The Alumni Records Office supplies a tiding or two as follows: Richard Brown has a new address at 72 Windsor Rd., Wellesley Hills, Mass.; James Carter is chief clerk of District No. 9 of the Railway Mail Service, St. Paul, Minn.; Francis Allen now at 44 Gramercy Park, N. Y. C.; Norm Weaver at Middleburg, N. Y.; Hen Shields in the air conditioning business with General Electric at 11 East Merrick Rd., Freeport, N. Y.; and Gin Mullen at Box 726, Westhampton Beach, L. 1., which sounds like a temporary affair for summer sunning.
Art Brentano is running a bookstore on Fifth Avenue, which doesn't seem entirely new somehow; Dick Seward is in the wholesale redwood lumber business in Los Angeles, Calif., living in San Marino; Hal Janes—new address, 9 Holman St., Waltham, Mass.; Certified Public Accountant Larry Aldrich is living at 97 Bradford St., Rye, N. Y.; Richard Wilder is claims supervisor of the Social Security Board, Manchester, N. H.; and Jim Stevens is with the Otselic Valley Nat'l Bank, So. Otselic, N. Y.
Walter Aylsworth reports his address as R. F. D. 2, Princess Anne, Md., and his business as operator of a summer resort; Wilbur Johnson is at 428 Walnut St., New Orleans, La.; Chuck Eaton has a new address at 111 Gordon Rd., Waban, Mass.; Milt Tucker is an architect living at 1511 22d St., N.W., Washington, D. C.; and Wally Baker is now at 3090 Woodbury Rd., Shaker Heights, Ohio.

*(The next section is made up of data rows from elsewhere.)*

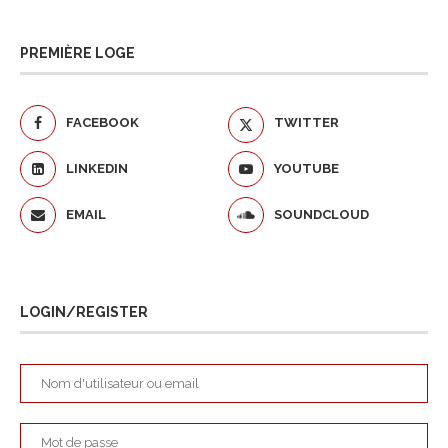
PREMIÈRE LOGE
FACEBOOK
TWITTER
LINKEDIN
YOUTUBE
EMAIL
SOUNDCLOUD
LOGIN/REGISTER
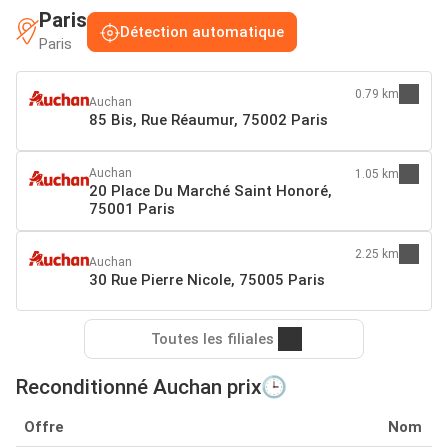
Paris
Détection automatique
Paris
0.79 km
Auchan
85 Bis, Rue Réaumur, 75002 Paris
Auchan
1.05 km
20 Place Du Marché Saint Honoré,
75001 Paris
2.25 km
Auchan
30 Rue Pierre Nicole, 75005 Paris
Toutes les filiales
Reconditionné Auchan prix🕒
Offre
Nom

The approaching football season is the breeding time of class news. Just now we are destitute except for the above and a few words about our coming Twentieth Reunion. We have heard so much from 'l7 and '18 about how colossal were their affairs that we have, got scared and are starting good and early with the business of making them look their own puny size. It is Spider's desire to have things pretty well organized before the Harvard game. With this in mind the Executive Committee is now being formed. Your President has appointed Louie Munro and Elmer Pilsbury co-chairmen, and before these words reach you they will have their committee together and will have had several meetings. Munro as you know has served as chairman of reunion committees since you were a small boy and has the experience of the ages laid away in his bald skull in neat strata, which disclose to the geologically minded the history of the class. Pilsbury brings to the job a fresh viewpoint, a genius for organization, and a mean ability to play the piano, should the committee wish to sing at any of its meetings. Start saving now and get braced for the pressure to be laid on.

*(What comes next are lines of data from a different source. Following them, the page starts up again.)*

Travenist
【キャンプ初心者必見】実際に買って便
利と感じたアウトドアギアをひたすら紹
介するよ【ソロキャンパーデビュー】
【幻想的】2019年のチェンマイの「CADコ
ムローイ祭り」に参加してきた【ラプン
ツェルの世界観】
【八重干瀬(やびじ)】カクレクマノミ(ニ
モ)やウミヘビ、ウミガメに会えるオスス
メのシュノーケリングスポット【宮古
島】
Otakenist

The only other tidbit of news was gleaned from a recent article in the Boston Post. It dealt with the life of Congressman Joe Martin of Massachusetts, chairman of the Republican National Congressional Campaign Committee, and stated that he had wanted to go to Dartmouth but could not, and so chose the next best thing in sending his two brothers there—one of these is, in case you wouldn't know, E. E. (Spider to you) Martin, our illustrious class president.